CMS

Update WordPress to 4.7.2 ASAP! Critical Vulnerability Leading to SEO Poisoning Found

Updated on: March 29, 2020

WordPress vulnerability content injection- Astra Firewall

A critical privilege injection vulnerability has been reported in WordPress 4.70 and 4.71. The vulnerability allows an unauthenticated hacker to modify content of a page/post in WordPress site. The vulnerability was found in the REST API added by WordPress in one of its recent release. As soon as the vulnerability was discovered, WordPress security team worked on the patch and released it under the 4.7.2 update.

Websites Still Vulnerable

Thousands of websites still remain vulnerable. Since the patch & exploit methods are out in the open, hackers are exploiting the vulnerability and defacing the websites.

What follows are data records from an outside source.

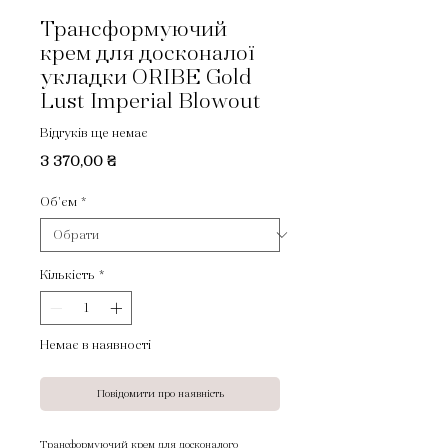
Трансформуючий
крем для досконалої
укладки ORIBE Gold
Lust Imperial Blowout
Відгуків ще немає
Ціна
3 370,00 ₴
Об'єм
*
Кількість
*
Немає в наявності
Повідомити про наявність
Трансформуючий крем для досконалого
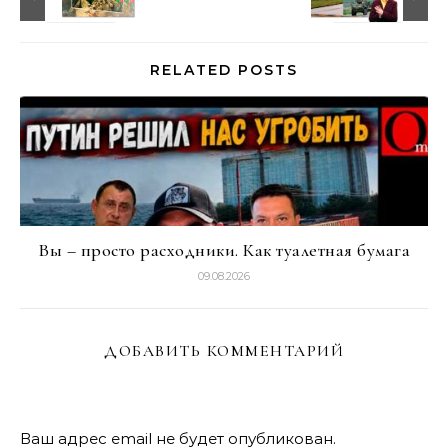
RELATED POSTS
Вы – просто расходники. Как туалетная бумага
09.08.2026
ДОБАВИТЬ КОММЕНТАРИЙ
Ваш адрес email не будет опубликован.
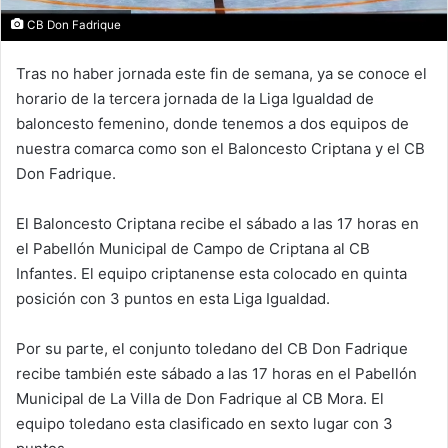
CB Don Fadrique
Tras no haber jornada este fin de semana, ya se conoce el
horario de la tercera jornada de la Liga Igualdad de
baloncesto femenino, donde tenemos a dos equipos de
nuestra comarca como son el Baloncesto Criptana y el CB
Don Fadrique.
El Baloncesto Criptana recibe el sábado a las 17 horas en
el Pabellón Municipal de Campo de Criptana al CB
Infantes. El equipo criptanense esta colocado en quinta
posición con 3 puntos en esta Liga Igualdad.
Por su parte, el conjunto toledano del CB Don Fadrique
recibe también este sábado a las 17 horas en el Pabellón
Municipal de La Villa de Don Fadrique al CB Mora. El
equipo toledano esta clasificado en sexto lugar con 3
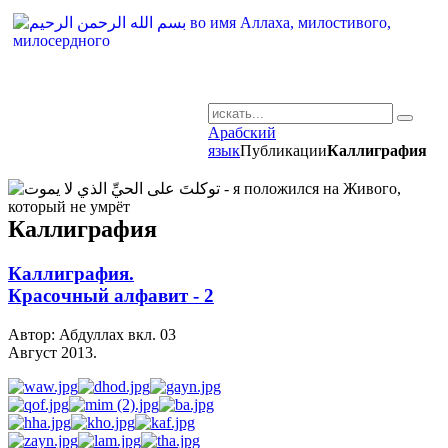
Арабский
AR-RU.RU
язык
Публикации
Каллиграфия
сайт арабского языка
Каллиграфия
Каллиграфия.
Красочный алфавит - 2
Автор: Абдуллах вкл.
03
Август 2013
.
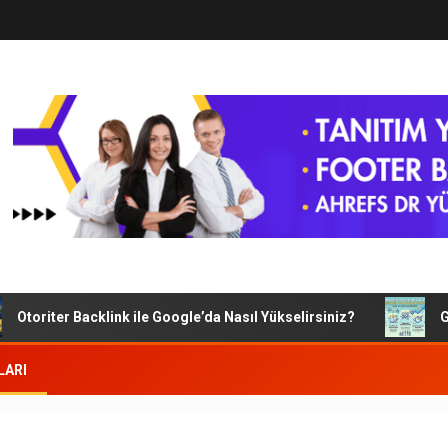
oriter Backlink ile Google’da Nasıl Yükselirsiniz?
Googl
LARI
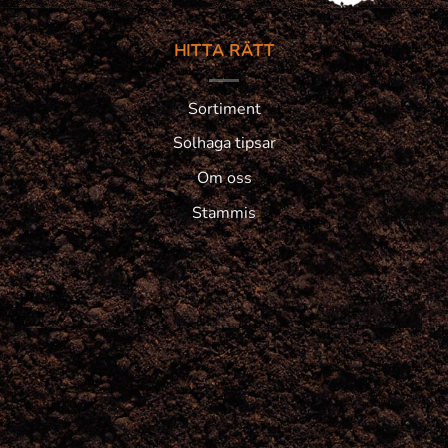
HITTA RÄTT
Sortiment
Solhaga tipsar
Om oss
Stammis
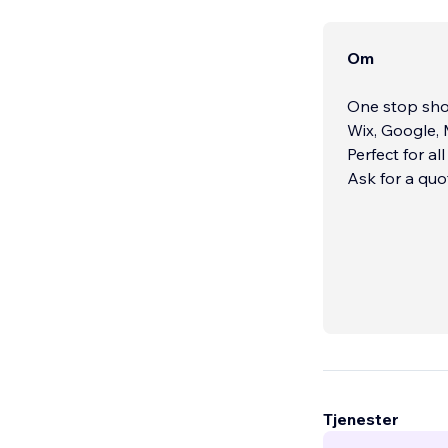
Om
One stop shop
Wix, Google,
Perfect for al
Ask for a quo
Tjenester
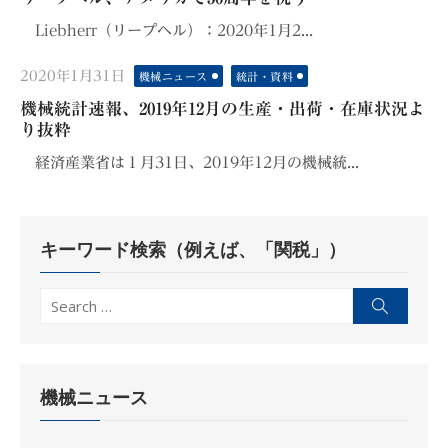
Liebherr（リープヘル）：2020年1月2...
Posted
2020年1月31日
機械ニュース
統計・資料
on
機械統計速報、2019年12月の生産・出荷・在庫状況よ
り抜粋
経済産業省は１月31日、2019年12月の機械統...
キーワード検索（例えば、「関税」）
Search
Search
for:
機械ニュース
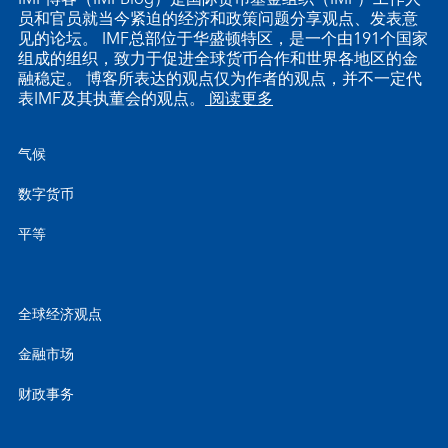
员和官员就当今紧迫的经济和政策问题分享观点、发表意
见的论坛。 IMF总部位于华盛顿特区，是一个由191个国家
组成的组织，致力于促进全球货币合作和世界各地区的金
融稳定。 博客所表达的观点仅为作者的观点，并不一定代
表IMF及其执董会的观点。
阅读更多
气候
数字货币
平等
全球经济观点
金融市场
财政事务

WordPress Vulnerability leading to Content Injection

The problem is bigger for users who have wordpress update constrains due to custom development done on top. It is anticipated that this is only the start of mass defacement campaigns by hackers. Here are a few consequences of this vulnerability:

  • Spam SEO: Since anyone can input arbitrary code in the post/page sections, a lot of spam seo links are being injected in the websites.
  • Google Blacklisting: It is already been seen that google has been giving ‘This Site may be Hacked’ message under the website URL on search queries. Is not cleaned, such websites could be completely blacklisted by google.
    WordPress Content Injection_AstraSecurity
  • Targeted Attacks: Hackers can perform more targeted attacks to steal session data of administrators/website users.

Around 70,000 websites are estimated to be exploited by hackers till now. This number is only increasing passing every day as more and more hacker communities get to know about the magnitude of large chunk of websites still vulnerable.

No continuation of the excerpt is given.